Installation of VMware’s Photon OS : Tutorial
VMware’s Photon Platform is an extremely elasticized design relied on microservices and containerization which was launched in 2015.
The main element of Photon Platform is Photon OS, which offers the underlying infrastructure for Photon Platform microservices.
Photon OS is a kind of slimmed-down Linux distribution, that provides operating system support to the applications which rest on it.
It gets coupled to integrate with Photon Controller, Photon Platform’s distributed multi-tenant control plane. The pared-down Photon OS is specially designed to run Docker, and, as such, is completely Docker-compliant.
With Photon OS, high availability and clustering are offloaded to developers who might use Photon Controller and other technologies, like Mezos, Kubernetes and Swarm, to control and manage micro instance availability.
In this blog, we are going to learn how to configure, set up and run basic Docker infrastructure via Photon. Docker images provide virtualized applications without the much overhead of underlying operating systems.
You are permitted to even join together many Docker instances to create a more tailored customized application.
VMware expects to make Photon the go-to platform for extensive, massive scalability and manageability by providing Photon OS for free.
It must also be observed that several micro applications might live on one Photon host. To configure and install Photon OS on Fusion or Workstation, configure and install it as you would any other Linux OS, providing it the appropriate amounts of RAM and CPU.
In the mentioned example, I am going to use 2 GB RAM and 1 CPU for my Docker instance. To install Photon, you should select the Linux subtype as “Other Linux 3 x 64 bit host.”
Before commencing the installation process, set and allot a host name and password. When installation type is prompted, select full installation. The installation process must be relatively straightforward, as Photon OS is developed and designed for rapid deployment. In production, like a deployment can be completely automated to provide purely true elastic scalability.
When the installation process starts, enclose the Photon ISO image to the VM you are making and boot it, then select “Install” when prompted.
You can also select “Enter” for most of the prompts that follow. In context to interact more easily with Photon, turn on Secure Shell (SSH) for root. Then, Use the vi text editor to edit “/etc/ssh/sshd_config” and delete the number before “PermitRootLogin,” now restart the service by giving the following command:
systemctl sshd restart.
At this point, you must be able to login using SSH terminal software, like PuTTY. In case you aren’t sure of the IP address, just enter “ipconfig” into the VM and it will be provided the server’s IP address.
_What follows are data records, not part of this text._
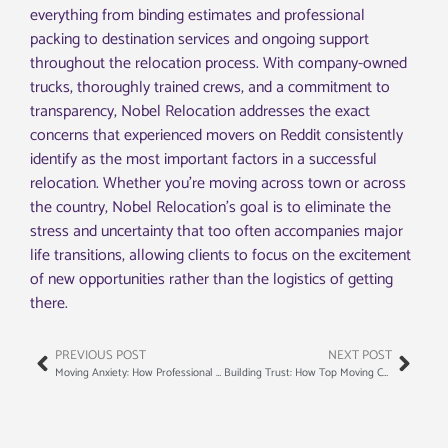
everything from binding estimates and professional
packing to destination services and ongoing support
throughout the relocation process. With company-owned
trucks, thoroughly trained crews, and a commitment to
transparency, Nobel Relocation addresses the exact
concerns that experienced movers on Reddit consistently
identify as the most important factors in a successful
relocation. Whether you’re moving across town or across
the country, Nobel Relocation’s goal is to eliminate the
stress and uncertainty that too often accompanies major
life transitions, allowing clients to focus on the excitement
of new opportunities rather than the logistics of getting
there.
PREVIOUS POST
NEXT POST
Moving Anxiety: How Professional Movers Can Actually Calm Your Nerves
Building Trust: How Top Moving Companies Train Their Staff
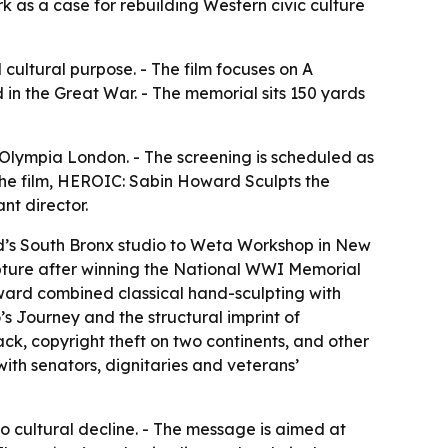
k as a case for rebuilding Western civic culture
cultural purpose. - The film focuses on A
in the Great War. - The memorial sits 150 yards
Olympia London. - The screening is scheduled as
 the film, HEROIC: Sabin Howard Sculpts the
nt director.
rd’s South Bronx studio to Weta Workshop in New
lpture after winning the National WWI Memorial
Howard combined classical hand-sculpting with
 Journey and the structural imprint of
k, copyright theft on two continents, and other
with senators, dignitaries and veterans’
o cultural decline. - The message is aimed at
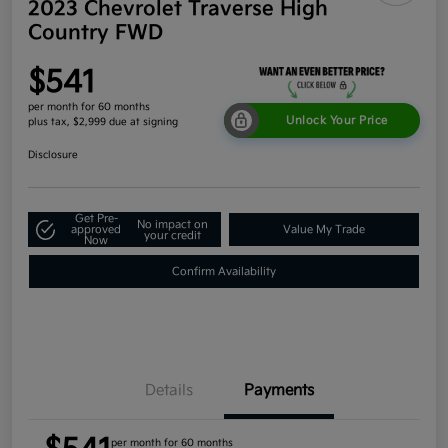
2023 Chevrolet Traverse High
Country FWD
$541
per month for 60 months
Unlock Your Price
plus tax, $2,999 due at signing
Disclosure
Get Pre-
No impact on
approved
Value My Trade
your credit
Now
Confirm Availability
Details
Payments
per month for 60 months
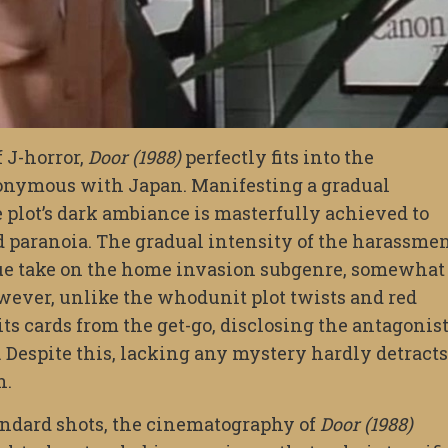
 J-horror,
Door (1988)
perfectly fits into the
nonymous with Japan. Manifesting a gradual
 plot’s dark ambiance is masterfully achieved to
nd paranoia. The gradual intensity of the harassme
que take on the home invasion subgenre, somewhat
owever, unlike the whodunit plot twists and red
ts cards from the get-go, disclosing the antagonist
. Despite this, lacking any mystery hardly detracts
n.
andard shots, the cinematography of
Door (1988)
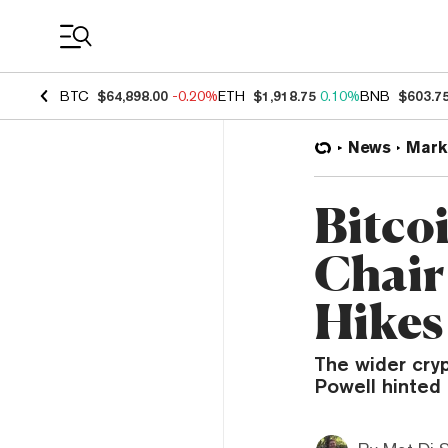
Coin Prices
BTC
$64,898.00
-0.20%
ETH
$1,918.75
0.10%
BNB
$603.7
News
Mark
Bitco
Chair
Hikes
The wider cry
Powell hinted 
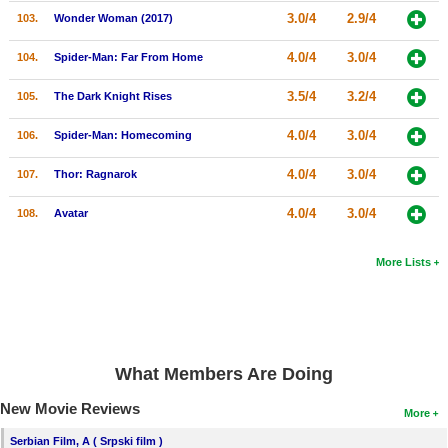
3.0/4
2.9/4
103.
Wonder Woman (2017)
4.0/4
3.0/4
104.
Spider-Man: Far From Home
3.5/4
3.2/4
105.
The Dark Knight Rises
4.0/4
3.0/4
106.
Spider-Man: Homecoming
4.0/4
3.0/4
107.
Thor: Ragnarok
4.0/4
3.0/4
108.
Avatar
More Lists
What Members Are Doing
New Movie Reviews
More
Serbian Film, A ( Srpski film )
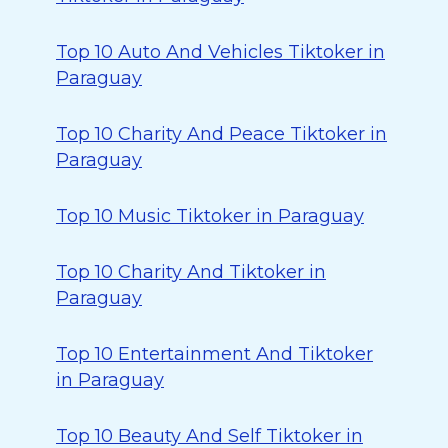
Top 10 Auto And Vehicles Tiktoker in
Paraguay
Top 10 Charity And Peace Tiktoker in
Paraguay
Top 10 Music Tiktoker in Paraguay
Top 10 Charity And Tiktoker in
Paraguay
Top 10 Entertainment And Tiktoker
in Paraguay
Top 10 Beauty And Self Tiktoker in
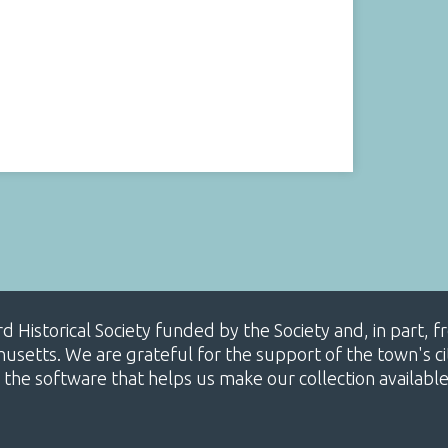
ard Historical Society funded by the Society and, in part
etts. We are grateful for the support of the town's cit
 the software that helps us make our collection availabl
Photon OS opt for Dynamic Host Configuration Protocol by default to track its IP address.
For faster deployment a Docker instance, log into the Photon host utilizing SSH with the root account and the password you might set during installation. Docker runs as a service, therefore you need to begin it on the Photon host. Perform this by using the command:
systemctl start docker
In case you are expect statistics or ensuring that Docker is up and running, seek help of the docker info command. This will give you with fundamental information, like Docker’’s build version and configuration options.
During building an image in Docker, users might create their own image or pull it — translation: download it — from the presently available repositories.
Every Docker command begins with “docker,” followed by an action word, like pull, run, stop and so on. For instance, to install a simplistic Ubuntu image, utilize the “docker pull ubuntu” command.
This is going to download a very rudimentary Ubuntu image. Once it is local, implementing several more instances is very fast and easy.
Begin the images via using the Docker command:
docker run –i –t ubuntu /bin/bash.
Figure 1: Command for implementing multiple Ubuntu image instances
Executing the command shown in Figure 1 will result in what is depicted in Figure 2. You are actively logged onto the server with a whole command prompt.
The moment you log out using the exit or logout command, the server is going to stop. Kindly note that, as with all Linux services, commands are duly case sensitive.
By default, automatically none of these images are preinstalled. In case you run the “docker images” command, you are going to see that there is now an entry for the Ubuntu image. Observe how small the Ubuntu image size is.
At this given point, we still require to set up the network configuration. As we have several services and only one IP address, we should create some rules and guidelines for forwarding among guests and host applications.
For this given example, we are going to use the NGINX Web server. Drag down the Docker image from the VMware repository with the following given command:
docker pull nginx
In this example, in case you were to try to execute a Web server, it should never connect. In context to fix this issue, you should provide some IP mapping. Execute the NGINX installation and offer the mapping in one go, giving this command:
docker run -d -p 80:80 nginx
Figure 2: Execute an NGINX installation command
The command displayed in Figure 2 provides more choices than the Ubuntu command. The “–d” option tells the process to run and execute in the background.
The “80:80” option depicts that incoming port 80 must be forwarded to port 80 on the NGINX instance. Giving the command “docker ps” is going to list all the active running machines.
The examples we have mentioned only scratch the surface of the speed and functionality given by Photon OS. Dockerized instances are user-friendly for developers to download the latest image, work on it and then upload it with the updated changes.
This assures that all developers are working using the same images and reduces the potential for localized configuration errors.